30日投開票の沖縄県知事選挙を前に沖縄タイムスが実施したウェブアンケート第2回のテーマは「観光」。レンタカーとの交通事故の経験を問う設問では、「ない」が最多の54・8%。一方で事故に「巻き込まれた」「巻き込まれそうになった」人は37・3%、「知人が巻き込まれた」人は7・9%だった。また「観光のおかげで生活が豊かになったと感じるか」との設問では、「はい」の21・2%に対して「いいえ」は54・8%と2倍以上だった。

 アンケートは8月29日から9月1日までの4日間、フェイスブックやツイッターなどのSNSで呼び掛けた。241人の回答者の9割が県内在住者で、本島から離島まで広く回答を得た。

◆観光客数は増えてほしい?

 2021年度までに沖縄を訪れる観光客を1200万人に増やす県の目標については、49・4%が賛成するなど観光産業の発展に期待を寄せる一方で、交通渋滞などを理由に現状維持を望む人が32・4%、減少を望む人も11・6%いた。

 賛成する意見は「県経済が活性化する」(40代男性・宜野湾市)などと経済効果を期待する声が目立った。現状維持や減少を望む意見は「交通渋滞や事故に巻き込まれたから」(20代男性・名護市)、「県内消費額を目標にするべき」(20代女性・与那原町)などがあった。
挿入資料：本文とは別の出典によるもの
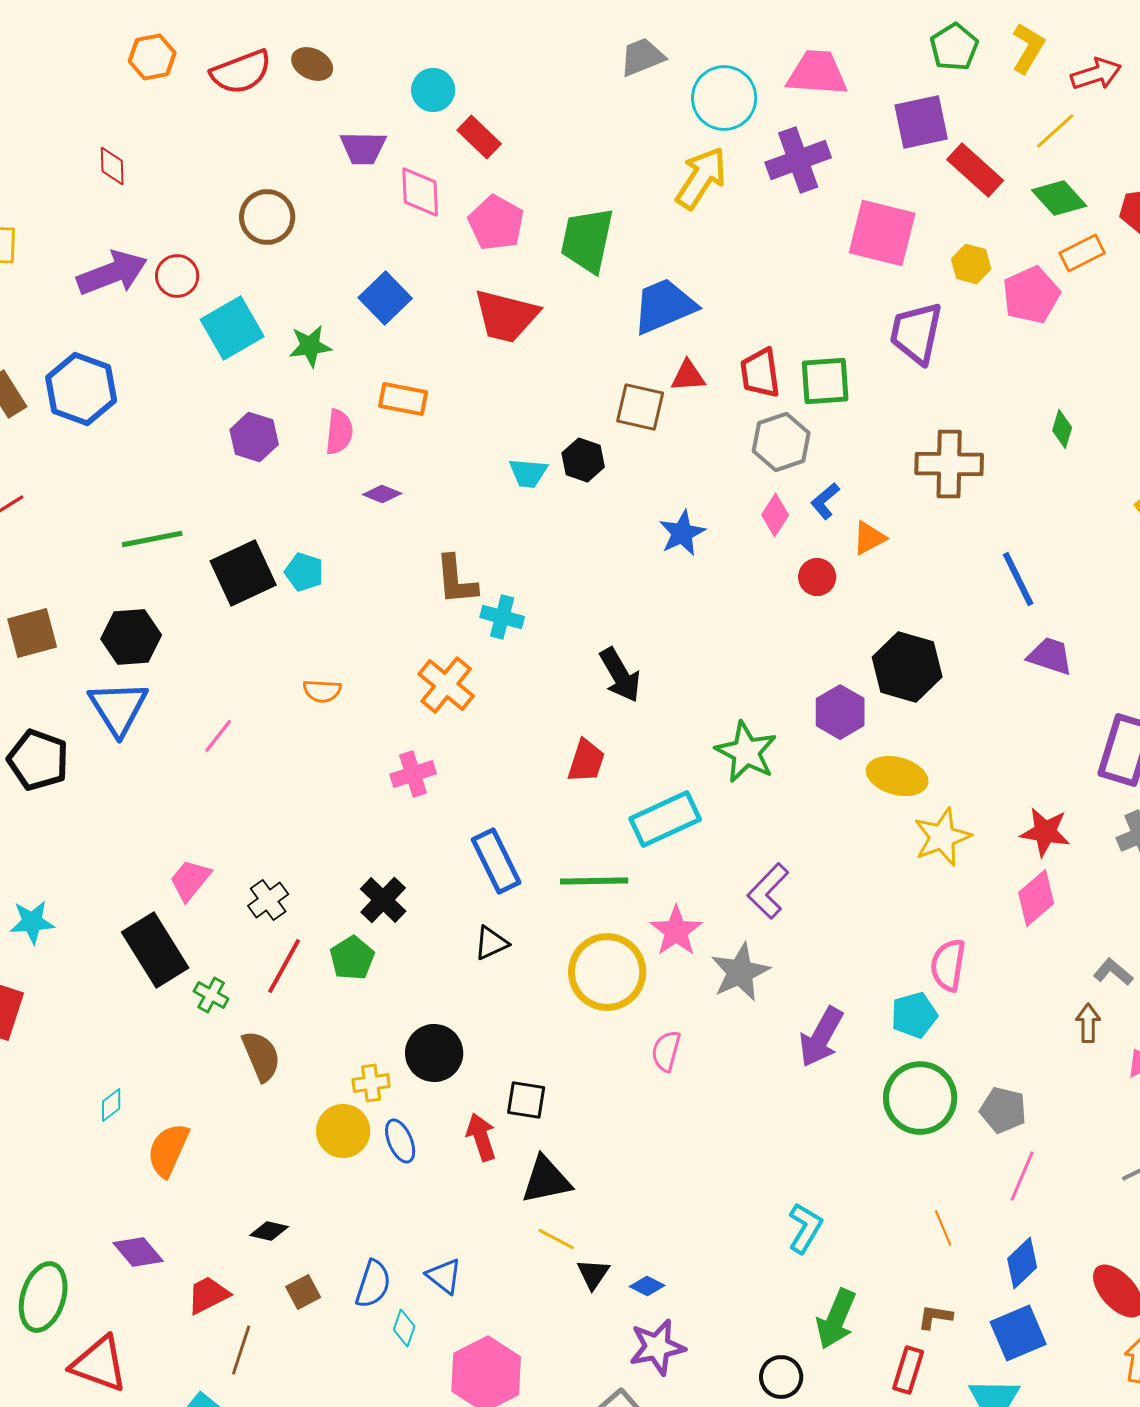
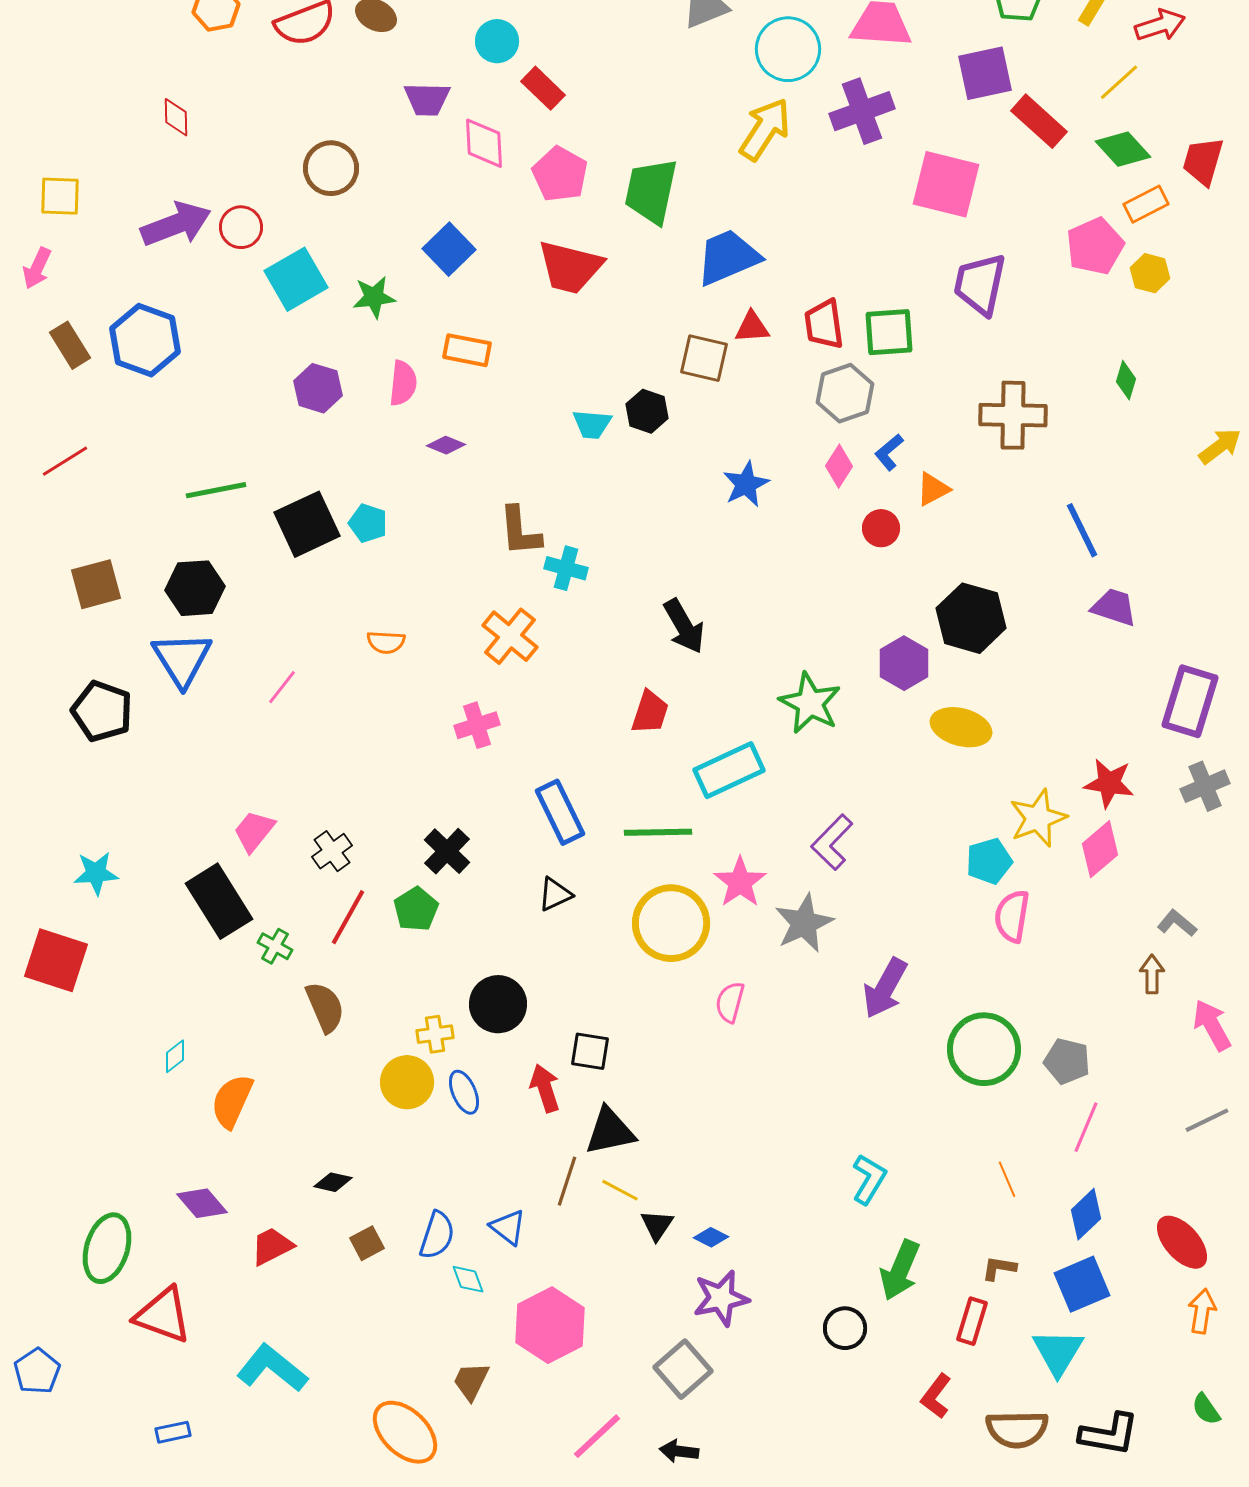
yellow hexagon: (971, 264) -> (1150, 273), moved
yellow star: (942, 837) -> (1038, 818), moved
cyan pentagon: (914, 1015) -> (989, 861), moved
cyan diamond: (404, 1328) -> (468, 1279), turned -39
brown line: (241, 1350) -> (567, 1181), moved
 那覇市の平良聡美さん(47)は、「人口密度は沖縄らしくゆったりしててほしい」と渋滞や人混みに難色。今後は「観光客の満足度向上を目指してほしい」と願った。

◆観光の仕事したい?

 アンケート中「観光関連の仕事をしようと考えたことはあるか」との設問は、「ない」が51・5%。「ある」は32・8%、「実際に働いている」は15・8%だった。

 浦添市の男性(43)は、「観光客数が伸びても労働者の給与は低いまま」と指摘。「リーディング産業にするなら待遇も県内トップ、もしくは本土水準にする目標を掲げて」と求めた。